* What the task requires
Exactly as written, print every line of the listing below and omit its pictures.

========

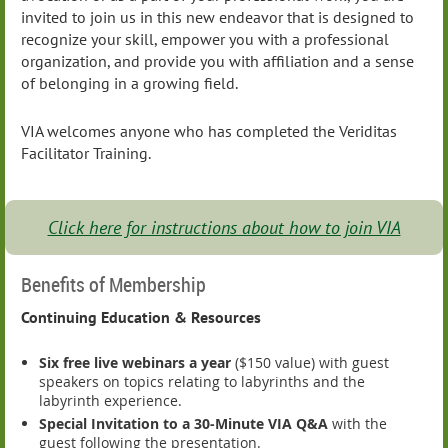
invited to join us in this new endeavor that is designed to
recognize your skill, empower you with a professional
organization, and provide you with affiliation and a sense
of belonging in a growing field.
VIA welcomes anyone who has completed the Veriditas
Facilitator Training.
Click here for instructions about how to join VIA
Benefits of Membership
Continuing Education & Resources
Six free live webinars a year
($150 value) with guest
speakers on topics relating to labyrinths and the
labyrinth experience.
Special Invitation to a 30-Minute VIA Q&A
with the
guest following the presentation.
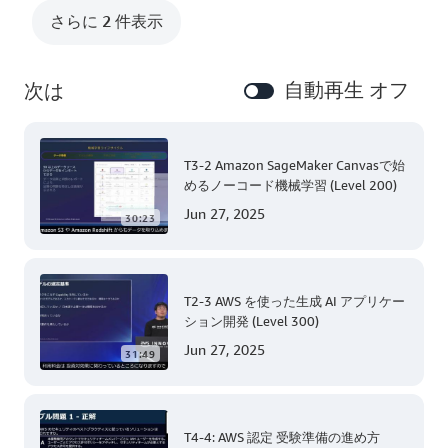
さらに 2 件表示
自動再生 オフ
次は
T3-2 Amazon SageMaker Canvasで始
めるノーコード機械学習 (Level 200)
Jun 27, 2025
30:23
T2-3 AWS を使った生成 AI アプリケー
ション開発 (Level 300)
Jun 27, 2025
31:49
T4-4: AWS 認定 受験準備の進め方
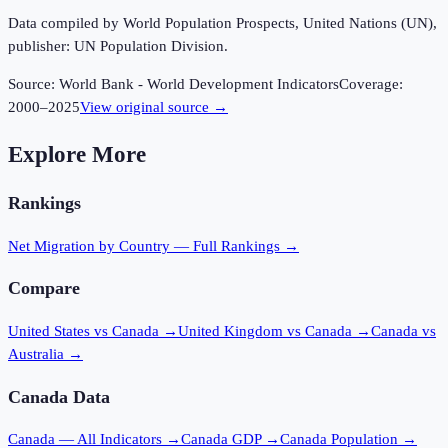
Data compiled by World Population Prospects, United Nations (UN),
publisher: UN Population Division.
Source:
World Bank - World Development Indicators
Coverage:
2000
–
2025
View original source →
Explore More
Rankings
Net Migration
by Country — Full Rankings →
Compare
United States vs Canada
→
United Kingdom vs Canada
→
Canada vs
Australia
→
Canada
Data
Canada
— All Indicators →
Canada
GDP →
Canada
Population →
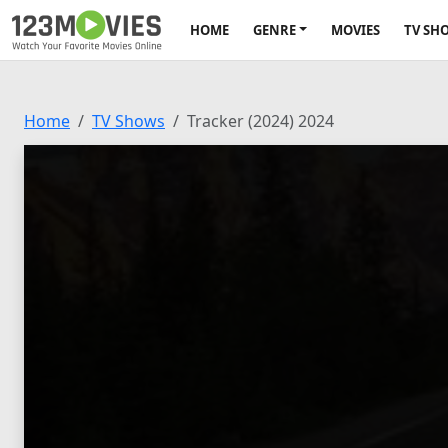
HOME
GENRE
MOVIES
TV SH
Home
TV Shows
Tracker (2024) 2024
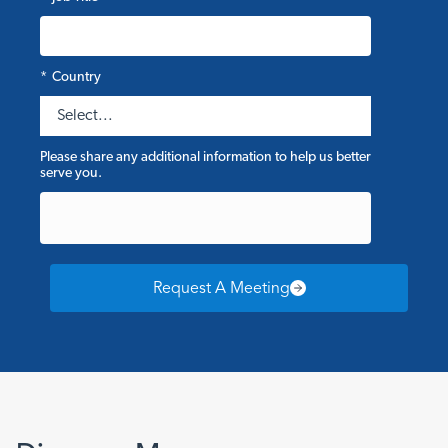
*
Country
Please share any additional information to help us better
serve you.
Request A Meeting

========

* Exercise response
invited to join us in this new endeavor that is designed to
recognize your skill, empower you with a professional
organization, and provide you with affiliation and a sense
of belonging in a growing field.
VIA welcomes anyone who has completed the Veriditas
Facilitator Training.
Click here for instructions about how to join VIA
Benefits of Membership
Continuing Education & Resources
Six free live webinars a year
($150 value) with guest
speakers on topics relating to labyrinths and the
labyrinth experience.
Special Invitation to a 30-Minute VIA Q&A
with the
guest following the presentation.
さらに 2 件表示
自動再生 オフ
次は
T3-2 Amazon SageMaker Canvasで始
めるノーコード機械学習 (Level 200)
Jun 27, 2025
30:23
T2-3 AWS を使った生成 AI アプリケー
ション開発 (Level 300)
Jun 27, 2025
31:49
T4-4: AWS 認定 受験準備の進め方
Data compiled by World Population Prospects, United Nations (UN),
publisher: UN Population Division.
Source:
World Bank - World Development Indicators
Coverage:
2000
–
2025
View original source →
Explore More
Rankings
Net Migration
by Country — Full Rankings →
Compare
United States vs Canada
→
United Kingdom vs Canada
→
Canada vs
Australia
→
Canada
Data
Canada
— All Indicators →
Canada
GDP →
Canada
Population →
HOME
GENRE
MOVIES
TV SH
Home
TV Shows
Tracker (2024) 2024
*
Country
Please share any additional information to help us better
serve you.
Request A Meeting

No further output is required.